(Stored data entries)
· · · · ·
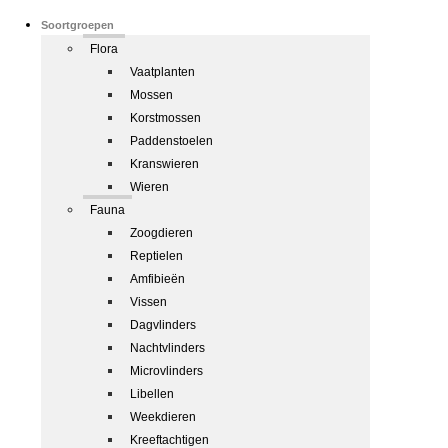
Soortgroepen
Flora
Vaatplanten
Mossen
Korstmossen
Paddenstoelen
Kranswieren
Wieren
Fauna
Zoogdieren
Reptielen
Amfibieën
Vissen
Dagvlinders
Nachtvlinders
Microvlinders
Libellen
Weekdieren
Kreeftachtigen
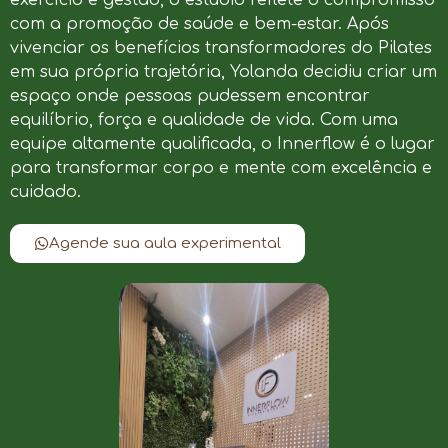
com a promoção de saúde e bem-estar. Após
vivenciar os benefícios transformadores do Pilates
em sua própria trajetória, Yolanda decidiu criar um
espaço onde pessoas pudessem encontrar
equilíbrio, força e qualidade de vida. Com uma
equipe altamente qualificada, o Innerflow é o lugar
para transformar corpo e mente com excelência e
cuidado.
Agende sua aula experimental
· · · · ·
Work instructions:
The records above are to be repeated exactly, with every picture removed from the copy.

Answer to this task:
Soortgroepen
Flora
Vaatplanten
Mossen
Korstmossen
Paddenstoelen
Kranswieren
Wieren
Fauna
Zoogdieren
Reptielen
Amfibieën
Vissen
Dagvlinders
Nachtvlinders
Microvlinders
Libellen
Weekdieren
Kreeftachtigen
com a promoção de saúde e bem-estar. Após
vivenciar os benefícios transformadores do Pilates
em sua própria trajetória, Yolanda decidiu criar um
espaço onde pessoas pudessem encontrar
equilíbrio, força e qualidade de vida. Com uma
equipe altamente qualificada, o Innerflow é o lugar
para transformar corpo e mente com excelência e
cuidado.
Agende sua aula experimental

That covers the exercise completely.